(The following is one in a series of posts looking at the players; either political, media, or activist, who were prominent or played prominent roles in the 2011-12 Wisconsin Recalls.)
During the Wisconsin Recalls, few unknowns achieved more rock star status than Mahlon Mitchell. A relative unknown statewide, the then-33 year old lieutenant in the Madison Fire Department and head of the Professional Fire Fighters of Wisconsin (PFFW), became one of the most high-profile opponents to Governor Scott Walker and his Act 10 collective bargaining reforms.
Initially urged by many in Madison to run against Walker, Mahlon instead opted to run against Lt. Governor Rebecca Kleefisch instead. He lost that campaign by a margin of 53 percent to 47 percent in June 2012.

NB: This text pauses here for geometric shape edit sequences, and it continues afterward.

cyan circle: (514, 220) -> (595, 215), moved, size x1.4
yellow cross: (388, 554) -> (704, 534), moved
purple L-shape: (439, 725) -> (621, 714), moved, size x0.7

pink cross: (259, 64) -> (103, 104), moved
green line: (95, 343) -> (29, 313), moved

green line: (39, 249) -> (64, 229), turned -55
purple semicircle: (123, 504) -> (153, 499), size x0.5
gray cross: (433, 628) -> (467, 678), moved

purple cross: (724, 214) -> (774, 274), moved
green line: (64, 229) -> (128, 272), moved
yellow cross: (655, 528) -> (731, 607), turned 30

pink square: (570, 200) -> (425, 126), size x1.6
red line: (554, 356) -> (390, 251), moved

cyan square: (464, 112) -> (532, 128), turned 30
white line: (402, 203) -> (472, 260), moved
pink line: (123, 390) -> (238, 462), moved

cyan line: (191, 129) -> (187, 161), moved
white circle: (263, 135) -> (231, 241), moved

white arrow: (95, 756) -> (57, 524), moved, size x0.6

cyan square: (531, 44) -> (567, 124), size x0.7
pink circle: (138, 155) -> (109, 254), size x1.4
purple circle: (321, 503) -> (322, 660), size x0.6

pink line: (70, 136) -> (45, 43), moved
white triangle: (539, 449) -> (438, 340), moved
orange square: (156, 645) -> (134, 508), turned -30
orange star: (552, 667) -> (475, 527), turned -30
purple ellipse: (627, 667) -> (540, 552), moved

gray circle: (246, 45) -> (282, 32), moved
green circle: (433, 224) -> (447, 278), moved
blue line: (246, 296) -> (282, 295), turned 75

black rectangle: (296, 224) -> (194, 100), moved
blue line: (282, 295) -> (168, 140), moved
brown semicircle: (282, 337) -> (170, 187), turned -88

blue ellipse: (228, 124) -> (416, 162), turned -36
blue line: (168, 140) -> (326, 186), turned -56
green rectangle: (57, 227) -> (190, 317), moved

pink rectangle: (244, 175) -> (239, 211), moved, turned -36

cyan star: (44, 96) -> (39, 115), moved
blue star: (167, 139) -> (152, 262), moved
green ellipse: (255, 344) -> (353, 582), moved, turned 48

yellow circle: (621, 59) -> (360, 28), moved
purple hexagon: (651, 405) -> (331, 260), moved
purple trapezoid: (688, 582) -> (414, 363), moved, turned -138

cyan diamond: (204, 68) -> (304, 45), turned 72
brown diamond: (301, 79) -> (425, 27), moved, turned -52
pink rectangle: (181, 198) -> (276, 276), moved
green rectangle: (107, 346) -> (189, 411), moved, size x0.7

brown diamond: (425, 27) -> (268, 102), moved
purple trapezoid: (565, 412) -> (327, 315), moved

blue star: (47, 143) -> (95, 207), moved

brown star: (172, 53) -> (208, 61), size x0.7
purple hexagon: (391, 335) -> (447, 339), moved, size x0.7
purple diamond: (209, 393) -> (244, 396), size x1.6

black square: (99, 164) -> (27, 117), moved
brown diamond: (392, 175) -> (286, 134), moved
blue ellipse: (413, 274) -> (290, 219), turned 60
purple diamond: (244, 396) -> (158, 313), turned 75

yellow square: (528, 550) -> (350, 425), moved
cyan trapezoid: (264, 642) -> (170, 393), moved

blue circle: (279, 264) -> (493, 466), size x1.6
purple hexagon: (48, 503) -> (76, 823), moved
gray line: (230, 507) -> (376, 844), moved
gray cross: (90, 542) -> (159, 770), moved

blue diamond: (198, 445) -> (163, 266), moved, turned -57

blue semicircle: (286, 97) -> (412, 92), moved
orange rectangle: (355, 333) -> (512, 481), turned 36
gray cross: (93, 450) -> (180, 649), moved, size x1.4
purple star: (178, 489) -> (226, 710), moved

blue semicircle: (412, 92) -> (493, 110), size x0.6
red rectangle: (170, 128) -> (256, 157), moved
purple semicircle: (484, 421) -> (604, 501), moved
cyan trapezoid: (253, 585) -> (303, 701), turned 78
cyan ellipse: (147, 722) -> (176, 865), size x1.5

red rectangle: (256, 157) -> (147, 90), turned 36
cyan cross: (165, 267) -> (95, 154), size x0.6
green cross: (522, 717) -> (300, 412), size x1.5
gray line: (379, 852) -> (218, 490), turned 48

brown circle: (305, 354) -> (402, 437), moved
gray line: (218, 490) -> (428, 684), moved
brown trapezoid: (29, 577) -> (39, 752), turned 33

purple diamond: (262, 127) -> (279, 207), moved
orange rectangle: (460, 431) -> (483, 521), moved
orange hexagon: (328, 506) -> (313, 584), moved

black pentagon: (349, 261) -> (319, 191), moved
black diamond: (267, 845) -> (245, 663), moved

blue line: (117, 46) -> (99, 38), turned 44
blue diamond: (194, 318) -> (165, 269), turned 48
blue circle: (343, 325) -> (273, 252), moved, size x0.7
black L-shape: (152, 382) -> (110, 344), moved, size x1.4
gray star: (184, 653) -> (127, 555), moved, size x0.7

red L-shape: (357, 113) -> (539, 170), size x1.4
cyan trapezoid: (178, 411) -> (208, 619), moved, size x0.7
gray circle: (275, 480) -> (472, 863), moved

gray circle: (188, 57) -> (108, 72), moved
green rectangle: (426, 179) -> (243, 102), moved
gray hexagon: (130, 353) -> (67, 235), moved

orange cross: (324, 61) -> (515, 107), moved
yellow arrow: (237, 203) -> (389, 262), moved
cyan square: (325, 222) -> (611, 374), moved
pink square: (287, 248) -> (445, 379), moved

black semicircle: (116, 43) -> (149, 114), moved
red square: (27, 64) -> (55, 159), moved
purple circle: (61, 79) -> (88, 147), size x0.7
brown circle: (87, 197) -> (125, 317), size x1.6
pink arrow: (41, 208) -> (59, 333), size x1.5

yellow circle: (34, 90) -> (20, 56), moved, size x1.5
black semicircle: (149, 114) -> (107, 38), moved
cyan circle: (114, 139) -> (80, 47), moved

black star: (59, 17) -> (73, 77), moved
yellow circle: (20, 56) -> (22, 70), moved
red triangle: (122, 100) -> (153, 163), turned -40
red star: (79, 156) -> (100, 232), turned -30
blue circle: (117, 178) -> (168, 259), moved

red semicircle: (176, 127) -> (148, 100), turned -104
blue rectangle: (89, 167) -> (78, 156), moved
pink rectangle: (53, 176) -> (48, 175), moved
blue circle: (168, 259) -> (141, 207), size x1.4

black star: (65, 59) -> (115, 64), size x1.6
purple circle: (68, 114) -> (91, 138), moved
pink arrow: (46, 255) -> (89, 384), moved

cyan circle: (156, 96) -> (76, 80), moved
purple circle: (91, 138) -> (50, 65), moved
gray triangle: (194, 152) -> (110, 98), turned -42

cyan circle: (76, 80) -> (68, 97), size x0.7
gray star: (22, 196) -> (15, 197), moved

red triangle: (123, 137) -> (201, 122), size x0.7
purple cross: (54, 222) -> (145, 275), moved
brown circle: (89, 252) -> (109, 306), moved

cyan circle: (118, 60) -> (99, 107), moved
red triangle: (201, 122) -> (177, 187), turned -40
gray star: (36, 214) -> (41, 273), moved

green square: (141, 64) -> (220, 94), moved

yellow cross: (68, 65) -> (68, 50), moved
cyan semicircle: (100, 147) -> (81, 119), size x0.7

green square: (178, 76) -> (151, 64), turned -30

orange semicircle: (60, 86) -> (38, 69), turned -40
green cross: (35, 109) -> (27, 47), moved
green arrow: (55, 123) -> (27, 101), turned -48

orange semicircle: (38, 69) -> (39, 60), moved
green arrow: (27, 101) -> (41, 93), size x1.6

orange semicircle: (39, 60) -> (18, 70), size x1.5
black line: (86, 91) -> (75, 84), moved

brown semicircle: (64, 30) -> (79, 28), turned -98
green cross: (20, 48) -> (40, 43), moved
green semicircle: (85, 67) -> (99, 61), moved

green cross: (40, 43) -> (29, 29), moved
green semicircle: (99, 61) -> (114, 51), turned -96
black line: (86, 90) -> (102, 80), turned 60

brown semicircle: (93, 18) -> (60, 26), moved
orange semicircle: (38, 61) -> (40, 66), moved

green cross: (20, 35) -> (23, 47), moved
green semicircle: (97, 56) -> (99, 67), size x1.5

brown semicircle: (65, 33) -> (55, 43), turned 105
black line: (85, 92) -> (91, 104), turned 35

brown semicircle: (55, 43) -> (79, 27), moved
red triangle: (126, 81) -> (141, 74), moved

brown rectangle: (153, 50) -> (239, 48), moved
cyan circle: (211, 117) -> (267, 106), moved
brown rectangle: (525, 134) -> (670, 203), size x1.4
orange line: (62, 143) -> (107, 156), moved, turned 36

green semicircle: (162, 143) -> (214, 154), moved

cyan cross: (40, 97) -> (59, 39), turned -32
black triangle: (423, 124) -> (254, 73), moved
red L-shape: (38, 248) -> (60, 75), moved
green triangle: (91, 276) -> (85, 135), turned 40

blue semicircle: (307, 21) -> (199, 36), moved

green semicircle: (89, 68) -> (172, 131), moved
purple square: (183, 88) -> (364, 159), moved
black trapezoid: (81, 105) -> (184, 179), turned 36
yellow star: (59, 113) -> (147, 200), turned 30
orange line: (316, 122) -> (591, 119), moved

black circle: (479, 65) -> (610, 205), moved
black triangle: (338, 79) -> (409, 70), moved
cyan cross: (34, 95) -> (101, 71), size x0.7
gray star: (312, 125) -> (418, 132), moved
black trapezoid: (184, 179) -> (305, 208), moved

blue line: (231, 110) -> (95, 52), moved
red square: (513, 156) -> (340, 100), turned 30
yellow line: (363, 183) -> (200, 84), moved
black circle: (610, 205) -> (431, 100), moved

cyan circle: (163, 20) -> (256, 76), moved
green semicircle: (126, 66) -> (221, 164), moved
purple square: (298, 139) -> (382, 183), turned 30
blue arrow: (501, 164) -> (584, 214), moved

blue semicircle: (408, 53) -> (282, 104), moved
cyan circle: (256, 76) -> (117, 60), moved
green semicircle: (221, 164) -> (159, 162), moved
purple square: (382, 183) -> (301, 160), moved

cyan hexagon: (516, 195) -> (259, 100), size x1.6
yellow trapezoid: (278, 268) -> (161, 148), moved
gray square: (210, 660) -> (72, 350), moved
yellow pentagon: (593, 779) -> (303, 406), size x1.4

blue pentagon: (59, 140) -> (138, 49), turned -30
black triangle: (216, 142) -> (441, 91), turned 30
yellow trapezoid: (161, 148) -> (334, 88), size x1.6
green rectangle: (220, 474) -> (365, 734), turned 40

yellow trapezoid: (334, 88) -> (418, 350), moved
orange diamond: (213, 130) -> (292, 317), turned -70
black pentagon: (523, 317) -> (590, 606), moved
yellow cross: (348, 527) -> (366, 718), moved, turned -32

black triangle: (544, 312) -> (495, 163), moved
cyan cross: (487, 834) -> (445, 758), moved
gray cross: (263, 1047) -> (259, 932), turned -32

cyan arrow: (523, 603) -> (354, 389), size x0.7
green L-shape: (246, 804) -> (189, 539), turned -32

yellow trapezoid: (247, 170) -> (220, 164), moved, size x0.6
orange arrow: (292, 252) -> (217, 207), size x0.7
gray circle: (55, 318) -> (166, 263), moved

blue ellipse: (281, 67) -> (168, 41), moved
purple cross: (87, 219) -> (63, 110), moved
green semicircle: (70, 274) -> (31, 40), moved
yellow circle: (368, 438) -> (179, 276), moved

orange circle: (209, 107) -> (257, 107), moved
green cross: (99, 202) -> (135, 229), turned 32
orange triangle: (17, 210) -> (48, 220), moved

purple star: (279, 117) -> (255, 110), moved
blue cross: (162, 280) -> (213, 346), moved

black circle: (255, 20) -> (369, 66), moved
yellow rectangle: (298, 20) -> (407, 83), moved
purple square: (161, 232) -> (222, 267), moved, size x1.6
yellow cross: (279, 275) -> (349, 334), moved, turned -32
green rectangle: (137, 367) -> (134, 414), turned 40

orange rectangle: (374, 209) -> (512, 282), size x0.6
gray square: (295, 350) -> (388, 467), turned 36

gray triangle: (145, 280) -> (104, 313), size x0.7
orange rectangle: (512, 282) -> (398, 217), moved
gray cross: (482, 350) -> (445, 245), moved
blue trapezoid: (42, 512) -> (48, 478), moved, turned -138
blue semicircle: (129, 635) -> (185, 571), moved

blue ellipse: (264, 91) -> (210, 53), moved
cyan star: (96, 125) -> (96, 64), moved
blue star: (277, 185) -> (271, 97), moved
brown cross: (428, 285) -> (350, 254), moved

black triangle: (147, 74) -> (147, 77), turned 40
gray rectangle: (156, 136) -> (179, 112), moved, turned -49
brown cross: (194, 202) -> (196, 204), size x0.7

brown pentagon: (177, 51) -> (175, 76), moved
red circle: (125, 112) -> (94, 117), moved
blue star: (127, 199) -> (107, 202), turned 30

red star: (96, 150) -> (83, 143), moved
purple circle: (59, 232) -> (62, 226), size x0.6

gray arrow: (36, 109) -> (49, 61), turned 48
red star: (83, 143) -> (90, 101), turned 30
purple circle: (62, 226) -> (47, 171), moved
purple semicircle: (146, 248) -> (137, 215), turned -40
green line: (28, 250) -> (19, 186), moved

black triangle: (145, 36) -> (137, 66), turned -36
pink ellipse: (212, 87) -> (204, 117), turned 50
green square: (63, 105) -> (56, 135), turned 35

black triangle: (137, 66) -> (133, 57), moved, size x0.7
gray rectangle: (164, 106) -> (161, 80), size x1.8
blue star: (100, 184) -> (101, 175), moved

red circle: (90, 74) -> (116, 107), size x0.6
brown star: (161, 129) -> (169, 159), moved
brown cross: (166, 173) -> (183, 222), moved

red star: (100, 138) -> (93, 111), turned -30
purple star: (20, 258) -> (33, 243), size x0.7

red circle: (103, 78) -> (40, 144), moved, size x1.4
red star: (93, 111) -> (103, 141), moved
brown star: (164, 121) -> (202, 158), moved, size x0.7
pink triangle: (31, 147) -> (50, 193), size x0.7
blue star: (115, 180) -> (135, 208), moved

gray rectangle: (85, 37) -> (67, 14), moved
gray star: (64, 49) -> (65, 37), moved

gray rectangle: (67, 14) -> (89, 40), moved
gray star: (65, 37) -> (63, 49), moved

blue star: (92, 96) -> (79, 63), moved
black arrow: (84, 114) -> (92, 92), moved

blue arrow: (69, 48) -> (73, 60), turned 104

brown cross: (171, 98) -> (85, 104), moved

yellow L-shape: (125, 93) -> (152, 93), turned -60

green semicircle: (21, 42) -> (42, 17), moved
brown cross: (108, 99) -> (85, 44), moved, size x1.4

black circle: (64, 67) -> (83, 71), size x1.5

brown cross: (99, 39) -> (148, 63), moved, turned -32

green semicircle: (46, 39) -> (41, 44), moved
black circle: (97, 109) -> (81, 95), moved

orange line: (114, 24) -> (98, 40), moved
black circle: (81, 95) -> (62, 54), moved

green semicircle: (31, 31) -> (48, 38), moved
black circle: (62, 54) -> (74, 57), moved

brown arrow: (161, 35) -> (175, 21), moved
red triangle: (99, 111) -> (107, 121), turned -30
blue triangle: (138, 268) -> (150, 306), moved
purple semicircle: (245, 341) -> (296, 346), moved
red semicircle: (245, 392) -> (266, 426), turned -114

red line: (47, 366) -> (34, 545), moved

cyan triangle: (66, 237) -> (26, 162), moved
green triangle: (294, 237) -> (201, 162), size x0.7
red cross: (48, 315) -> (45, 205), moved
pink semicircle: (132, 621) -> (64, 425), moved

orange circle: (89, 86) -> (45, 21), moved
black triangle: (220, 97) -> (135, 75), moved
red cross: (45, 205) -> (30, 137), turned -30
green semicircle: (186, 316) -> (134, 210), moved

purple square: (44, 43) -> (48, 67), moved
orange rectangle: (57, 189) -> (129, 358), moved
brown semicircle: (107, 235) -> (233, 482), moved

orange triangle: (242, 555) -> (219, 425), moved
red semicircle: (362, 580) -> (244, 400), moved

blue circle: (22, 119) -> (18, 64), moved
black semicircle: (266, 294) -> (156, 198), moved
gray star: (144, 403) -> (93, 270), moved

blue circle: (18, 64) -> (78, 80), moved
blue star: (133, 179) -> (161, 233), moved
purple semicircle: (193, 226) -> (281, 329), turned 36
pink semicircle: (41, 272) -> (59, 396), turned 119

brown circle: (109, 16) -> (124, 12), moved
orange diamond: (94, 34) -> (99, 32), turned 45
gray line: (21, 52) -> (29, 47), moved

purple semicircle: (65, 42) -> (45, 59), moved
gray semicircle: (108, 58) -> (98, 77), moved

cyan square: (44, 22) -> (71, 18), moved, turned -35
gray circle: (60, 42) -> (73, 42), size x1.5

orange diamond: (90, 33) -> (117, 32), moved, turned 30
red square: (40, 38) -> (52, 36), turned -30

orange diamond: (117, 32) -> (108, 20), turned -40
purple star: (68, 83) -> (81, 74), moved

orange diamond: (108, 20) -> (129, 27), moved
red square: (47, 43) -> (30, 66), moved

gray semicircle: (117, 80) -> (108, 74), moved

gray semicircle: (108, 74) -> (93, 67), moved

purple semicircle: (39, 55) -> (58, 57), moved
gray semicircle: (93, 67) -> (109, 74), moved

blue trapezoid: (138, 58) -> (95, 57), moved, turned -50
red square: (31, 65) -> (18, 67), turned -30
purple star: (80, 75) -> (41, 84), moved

Since that time, Mitchell has been active in Democratic politics in the Badger State, but largely avoiding the political spotlight. For example in 2014, while his union endorsed Walker’s Democratic challenger Mary Burke, he didn’t seek elected office that year or in 2016.
Most of his ventures into public policy, have been largely centered around the needs of his union. In 2013, Mitchell joined forces with Walker to advocate for the end of the state’s residency rule. Mitchell wrote a letter to the Legislative Joint Finance Committee, which read in part:
“We believe that every firefighter in Wisconsin should have the freedom to live where they wish.
“That change will have a positive impact on Wisconsin’s ability to recruit and retain high-quality firefighters to serve and protect the communities of our state.”
But as for running in 2018 for governor, that remains a mystery. Just like in 2012 and 2014, Mitchell’s name is again being floated by activists wanting to see him run. Will he run, is another question all together.
The 40-year-old president of the Professional Fire Fighters Association of Wisconsin said it’s too early to decide.
“I appreciate the support I have received thus far but I believe it is still early,” Mitchell said.
Mitchell ran unsuccessfully against Lt. Gov. Rebecca Kleefisch in the 2012 recall effort to unseat her and Walker. He told the Cap Times last year he doesn’t rule it out when people suggest he run for office, though wasn’t sure what office that might be.
Mitchell had about $6,800 in his campaign account in 2014, the last time he reported activity in the fund.